Location
- 429 East Main Street Piggott, Arkansas 72454 United States

District information
- Grades: PK–12
- Accreditation: Arkansas Department of Education
- Schools: 2
- NCES District ID: 0511370

Students and staff
- Students: 1,014
- Teachers: 76.33 (on FTE basis)
- Staff: 164.33 (on FTE basis)
- Student–teacher ratio: 13.28
- Athletic conference: 3A Region 3
- District mascot: Mohawks
- Colors: Red Black

Other information
- Website: www.piggottschools.net

= Piggott School District =

School district in Arkansas, United States

Piggott School District is a public school district based in Piggott, Arkansas, United States. The school district encompasses 146.56 mi2 of land, including portions of Clay County and serving communities such as Piggott, Pollard, Nimmons, and Saint Francis.

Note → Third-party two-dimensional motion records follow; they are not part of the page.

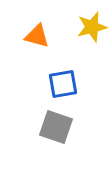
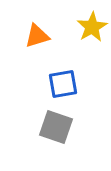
yellow star: rotated 16 degrees counterclockwise
orange triangle: rotated 32 degrees counterclockwise
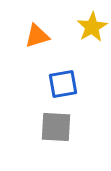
gray square: rotated 16 degrees counterclockwise
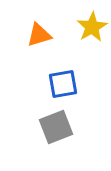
orange triangle: moved 2 px right, 1 px up
gray square: rotated 24 degrees counterclockwise
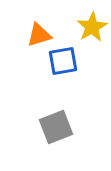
blue square: moved 23 px up
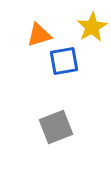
blue square: moved 1 px right
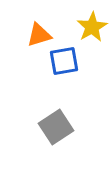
gray square: rotated 12 degrees counterclockwise
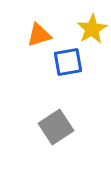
yellow star: moved 2 px down
blue square: moved 4 px right, 1 px down
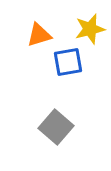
yellow star: moved 2 px left; rotated 16 degrees clockwise
gray square: rotated 16 degrees counterclockwise
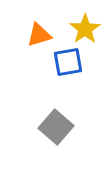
yellow star: moved 5 px left; rotated 20 degrees counterclockwise
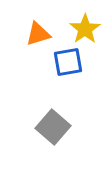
orange triangle: moved 1 px left, 1 px up
gray square: moved 3 px left
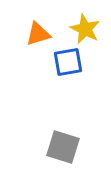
yellow star: rotated 12 degrees counterclockwise
gray square: moved 10 px right, 20 px down; rotated 24 degrees counterclockwise
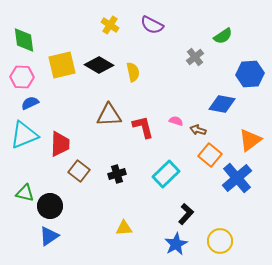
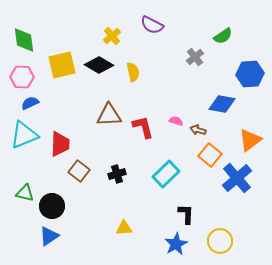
yellow cross: moved 2 px right, 11 px down; rotated 18 degrees clockwise
black circle: moved 2 px right
black L-shape: rotated 40 degrees counterclockwise
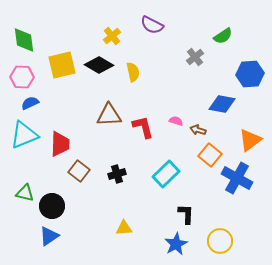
blue cross: rotated 20 degrees counterclockwise
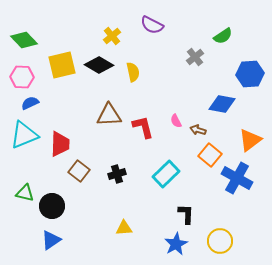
green diamond: rotated 36 degrees counterclockwise
pink semicircle: rotated 136 degrees counterclockwise
blue triangle: moved 2 px right, 4 px down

The district proves comprehensive education for more than 1,000 pre-kindergarten through grade 12 students and is accredited by the Arkansas Department of Education (ADE) and AdvancED.

== Schools ==
- Piggott High School, located in Piggott and serving more than 450 students in grades 7 through 12.
- Piggott Elementary School, located in Piggott and serving more than 500 students in pre-kindergarten through grade 6.